INFORMATION section start
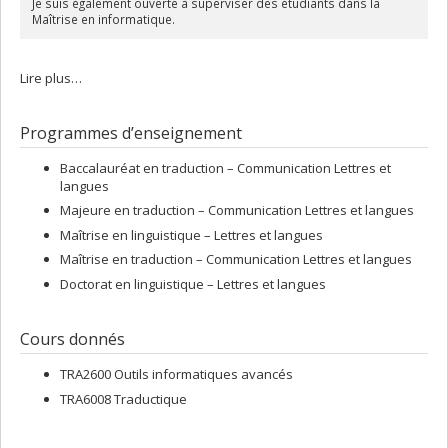
Je suis également ouverte à superviser des étudiants dans la
Maîtrise en informatique.
Lire plus…
Programmes d’enseignement
Baccalauréat en traduction – Communication Lettres et
langues
Majeure en traduction – Communication Lettres et langues
Maîtrise en linguistique – Lettres et langues
Maîtrise en traduction – Communication Lettres et langues
Doctorat en linguistique – Lettres et langues
Cours donnés
TRA2600 Outils informatiques avancés
TRA6008 Traductique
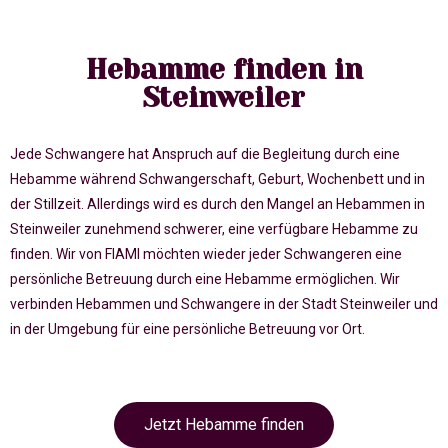
Hebamme finden in
Steinweiler
Jede Schwangere hat Anspruch auf die Begleitung durch eine
Hebamme während Schwangerschaft, Geburt, Wochenbett und in
der Stillzeit. Allerdings wird es durch den Mangel an Hebammen in
Steinweiler zunehmend schwerer, eine verfügbare Hebamme zu
finden. Wir von FIAMI möchten wieder jeder Schwangeren eine
persönliche Betreuung durch eine Hebamme ermöglichen. Wir
verbinden Hebammen und Schwangere in der Stadt Steinweiler und
in der Umgebung für eine persönliche Betreuung vor Ort.
Jetzt Hebamme finden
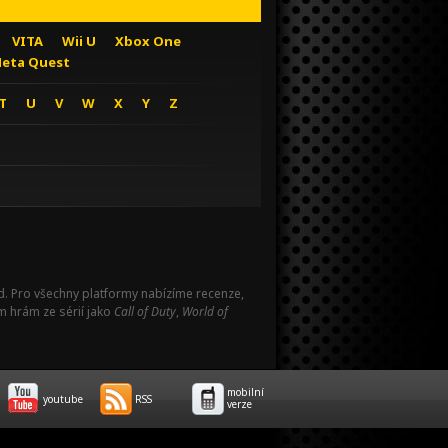
VITA
Wii U
Xbox One
eta Quest
T
U
V
W
X
Y
Z
Pad. Pro všechny platformy nabízíme recenze,
m hrám ze sérií jako
Call of Duty
,
World of
mobilní
youtube
RSS
verze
INFORMATION section end
GOAL OF THE EXERCISE :: With pictures left out, repeat exactly the lines from the one containing "Programmes d’enseignement" through the last line of the data above, inclusive, and nothing else.

OUTPUT FOR THIS TASK ::
Programmes d’enseignement
Baccalauréat en traduction – Communication Lettres et
langues
Majeure en traduction – Communication Lettres et langues
Maîtrise en linguistique – Lettres et langues
Maîtrise en traduction – Communication Lettres et langues
Doctorat en linguistique – Lettres et langues
Cours donnés
TRA2600 Outils informatiques avancés
TRA6008 Traductique
Hebamme finden in
Steinweiler
Jede Schwangere hat Anspruch auf die Begleitung durch eine
Hebamme während Schwangerschaft, Geburt, Wochenbett und in
der Stillzeit. Allerdings wird es durch den Mangel an Hebammen in
Steinweiler zunehmend schwerer, eine verfügbare Hebamme zu
finden. Wir von FIAMI möchten wieder jeder Schwangeren eine
persönliche Betreuung durch eine Hebamme ermöglichen. Wir
verbinden Hebammen und Schwangere in der Stadt Steinweiler und
in der Umgebung für eine persönliche Betreuung vor Ort.
Jetzt Hebamme finden
VITA
Wii U
Xbox One
eta Quest
T
U
V
W
X
Y
Z
Pad. Pro všechny platformy nabízíme recenze,
m hrám ze sérií jako
Call of Duty
,
World of
mobilní
youtube
RSS
verze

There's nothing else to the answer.